Le remaniement survenu vendredi au Mali a conduit au limogeage des ministres du Développement rural, Bocary Treta, de l’Economie et des Finances, Mamadou Igor Diarra, et de la Promotion des Investissements, Mamadou Gaoussou Diarra, auteurs, selon les observateurs, de rapports erronés au président Ibrahim Boubacar Kéïta (IBK).
En effet, le remaniement est, selon les analystes, la traduction du mécontentement du chef de l’Etat vis-à-vis de certains ministres.
Lors de sa récente tournée dans la région de Ségou en décembre dernier, le président Kéïta n’avait pas caché sa déception par rapport à certains ministres qui lui auraient caché la réalité sur beaucoup de dossiers avec des rapports erronés.

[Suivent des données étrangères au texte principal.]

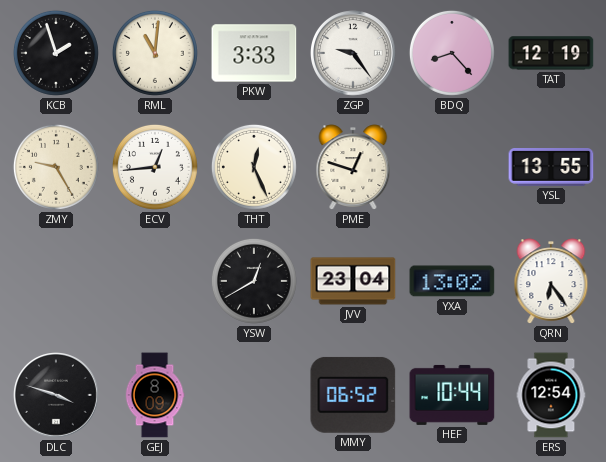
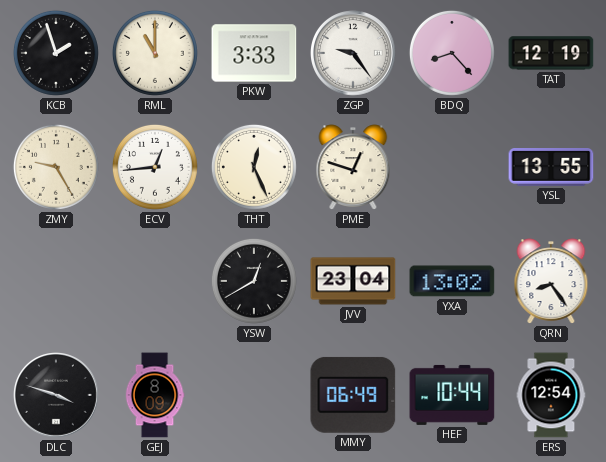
RML: 11:01 -> 11:00
QRN: 6:24 -> 8:24
MMY: 06:52 -> 06:49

"Tout ce qu’on m’a raconté souvent n’était que du mensonge. On m’a toujours menti en me faisant croire que tout allait bien à Bla (Ségou). Mais j’ai tout découvert et j’ai tout compris", avait-il déploré le 11 décembre à Bla, interpellé par les populations locales concernant l’électrification de leur ville et ses "autres promesses de campagne".
A son retour, le Directeur général de l’Agence malienne pour le développement de l’énergie domestique et l’électrification rurale (chargée de l’électrification de Bla) avait été contraint à la démission.
Lors de sa présentation des vœux du Nouvel An lundi dernier, le chef de l’Etat avait renouvelé sa confiance au Premier ministre Modibo Kéïta tout en souhaitant qu’une dynamique nouvelle soit insufflée à l’action gouvernementale pour mieux prendre en charge les préoccupations des Maliens.
Une vitalité que le remaniement gouvernemental opéré aujourd’hui est censée donner à l’action gouvernementale.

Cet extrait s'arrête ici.